**Work instruction**
Go through the records and report each line in which the word "מאמרים" occurs.

**Source records**
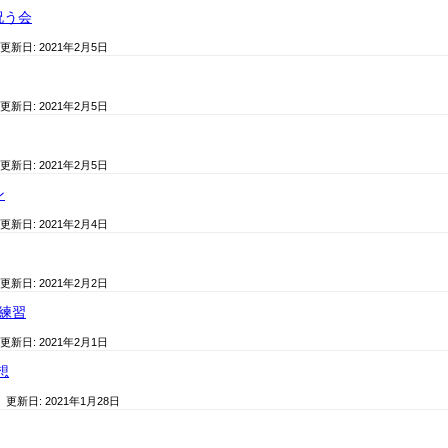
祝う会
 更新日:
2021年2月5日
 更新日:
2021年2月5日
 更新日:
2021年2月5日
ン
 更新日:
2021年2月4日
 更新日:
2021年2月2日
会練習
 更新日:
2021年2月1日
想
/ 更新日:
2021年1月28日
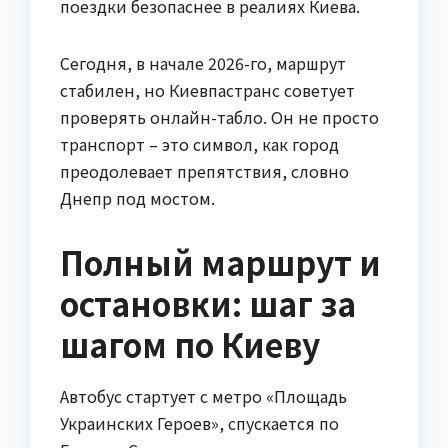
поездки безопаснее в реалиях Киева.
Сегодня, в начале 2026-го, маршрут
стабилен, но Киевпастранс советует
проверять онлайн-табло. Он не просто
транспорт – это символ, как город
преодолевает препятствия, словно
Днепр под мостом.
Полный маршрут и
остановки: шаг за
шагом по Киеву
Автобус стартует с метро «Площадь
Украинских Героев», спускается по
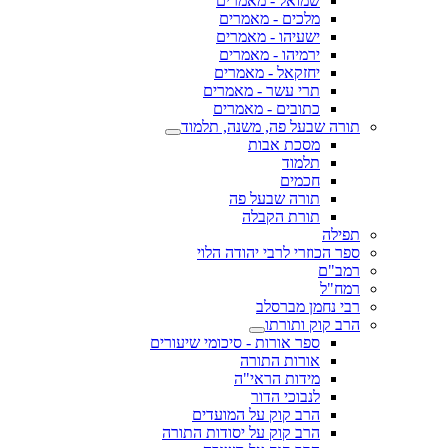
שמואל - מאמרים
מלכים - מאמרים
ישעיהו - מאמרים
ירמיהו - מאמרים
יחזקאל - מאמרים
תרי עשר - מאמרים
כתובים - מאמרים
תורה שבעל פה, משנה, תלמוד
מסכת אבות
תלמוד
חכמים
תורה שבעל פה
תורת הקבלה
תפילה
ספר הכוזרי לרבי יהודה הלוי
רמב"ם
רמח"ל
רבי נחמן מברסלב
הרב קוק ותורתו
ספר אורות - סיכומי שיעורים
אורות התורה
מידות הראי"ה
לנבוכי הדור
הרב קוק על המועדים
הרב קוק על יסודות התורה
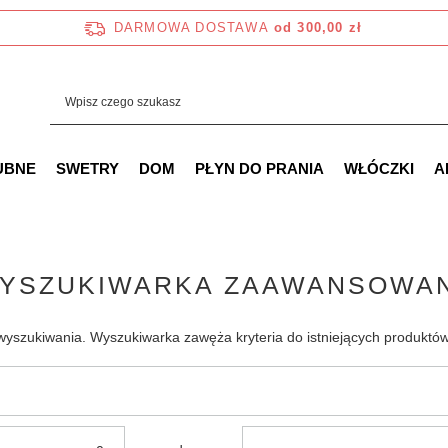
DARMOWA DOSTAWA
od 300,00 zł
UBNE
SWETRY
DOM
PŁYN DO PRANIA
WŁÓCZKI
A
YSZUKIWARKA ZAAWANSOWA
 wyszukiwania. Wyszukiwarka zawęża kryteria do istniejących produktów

---

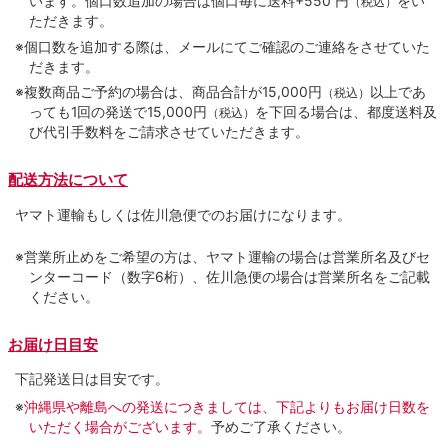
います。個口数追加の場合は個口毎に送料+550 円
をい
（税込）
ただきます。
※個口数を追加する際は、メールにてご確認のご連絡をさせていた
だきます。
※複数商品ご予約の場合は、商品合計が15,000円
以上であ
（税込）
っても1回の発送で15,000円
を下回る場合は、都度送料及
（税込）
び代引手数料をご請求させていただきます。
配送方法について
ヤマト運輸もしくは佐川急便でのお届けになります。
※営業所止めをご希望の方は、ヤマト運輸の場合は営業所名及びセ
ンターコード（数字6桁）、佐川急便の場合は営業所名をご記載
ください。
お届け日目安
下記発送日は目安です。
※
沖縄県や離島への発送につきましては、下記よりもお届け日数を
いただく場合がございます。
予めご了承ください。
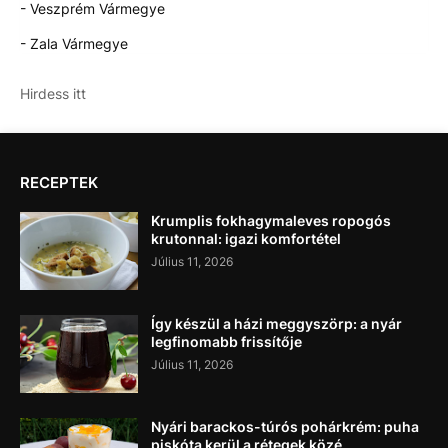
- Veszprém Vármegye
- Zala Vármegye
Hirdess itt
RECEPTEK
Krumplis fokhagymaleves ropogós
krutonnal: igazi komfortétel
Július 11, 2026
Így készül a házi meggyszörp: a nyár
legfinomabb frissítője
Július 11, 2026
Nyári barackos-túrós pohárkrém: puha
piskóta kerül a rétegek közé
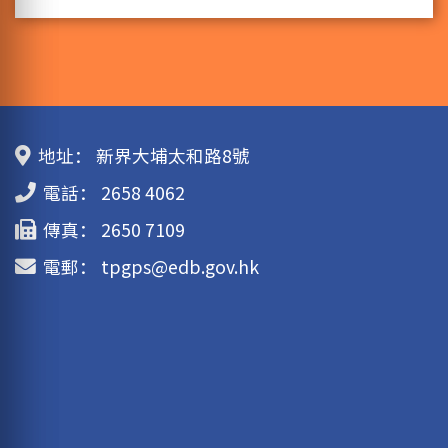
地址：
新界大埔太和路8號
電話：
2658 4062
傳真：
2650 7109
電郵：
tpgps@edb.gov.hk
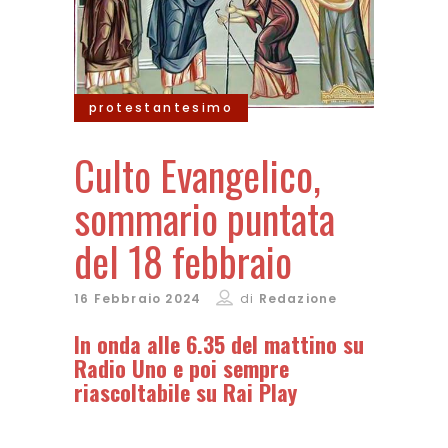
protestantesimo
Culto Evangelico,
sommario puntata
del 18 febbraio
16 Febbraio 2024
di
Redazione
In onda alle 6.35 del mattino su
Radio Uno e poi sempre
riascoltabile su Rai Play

* * *

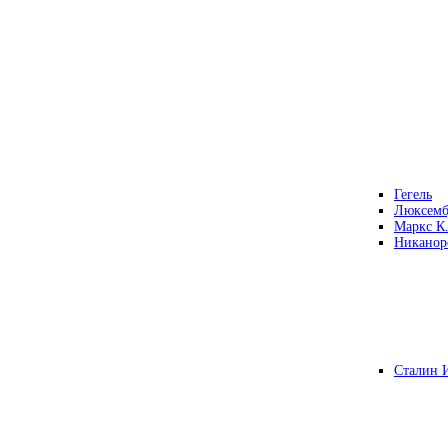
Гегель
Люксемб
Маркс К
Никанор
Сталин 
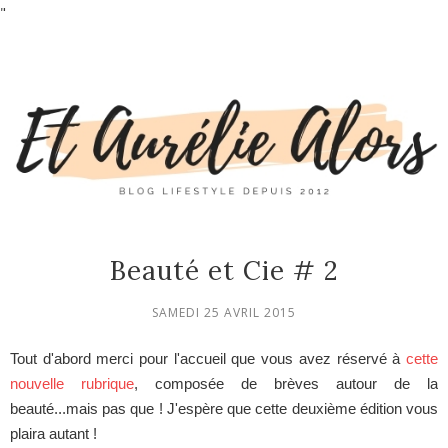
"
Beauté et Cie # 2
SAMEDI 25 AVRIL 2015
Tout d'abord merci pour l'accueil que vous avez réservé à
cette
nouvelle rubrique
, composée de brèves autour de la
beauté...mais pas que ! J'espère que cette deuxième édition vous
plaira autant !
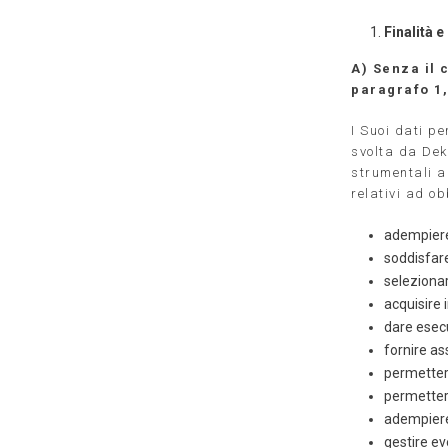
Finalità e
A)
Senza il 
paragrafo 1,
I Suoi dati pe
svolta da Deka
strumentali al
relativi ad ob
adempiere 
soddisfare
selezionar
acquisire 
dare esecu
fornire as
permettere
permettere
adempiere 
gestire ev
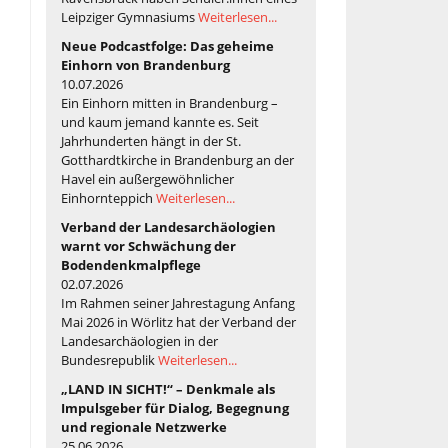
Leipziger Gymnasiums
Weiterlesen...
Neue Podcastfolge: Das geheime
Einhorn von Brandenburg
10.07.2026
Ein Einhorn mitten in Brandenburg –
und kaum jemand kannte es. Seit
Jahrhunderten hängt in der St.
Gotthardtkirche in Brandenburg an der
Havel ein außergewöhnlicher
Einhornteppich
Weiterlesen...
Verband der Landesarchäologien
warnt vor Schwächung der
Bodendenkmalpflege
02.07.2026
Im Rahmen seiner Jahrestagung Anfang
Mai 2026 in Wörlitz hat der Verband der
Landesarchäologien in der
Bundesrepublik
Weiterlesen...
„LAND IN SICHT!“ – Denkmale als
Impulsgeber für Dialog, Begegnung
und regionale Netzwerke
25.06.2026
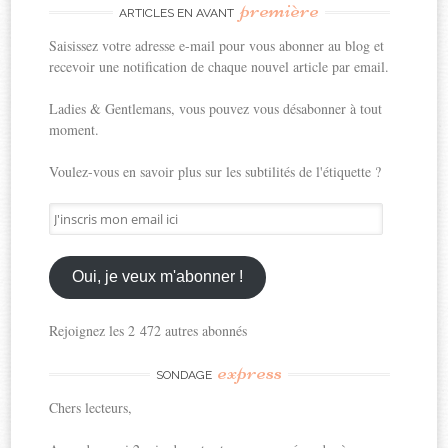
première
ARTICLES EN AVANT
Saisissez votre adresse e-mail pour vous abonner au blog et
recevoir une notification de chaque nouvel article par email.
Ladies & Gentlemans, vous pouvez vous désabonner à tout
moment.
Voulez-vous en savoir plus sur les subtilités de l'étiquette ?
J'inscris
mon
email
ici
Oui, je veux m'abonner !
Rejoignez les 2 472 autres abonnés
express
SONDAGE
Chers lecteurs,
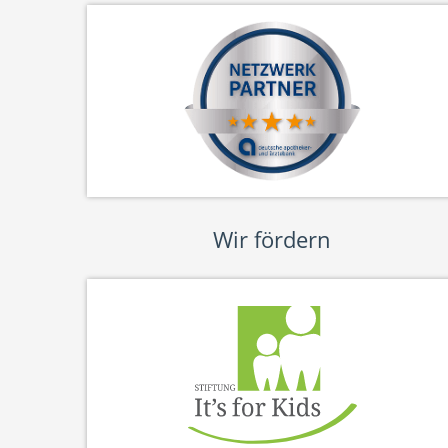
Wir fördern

**Output of the exercise**
שמואל - מאמרים
מלכים - מאמרים
ישעיהו - מאמרים
ירמיהו - מאמרים
יחזקאל - מאמרים
תרי עשר - מאמרים
כתובים - מאמרים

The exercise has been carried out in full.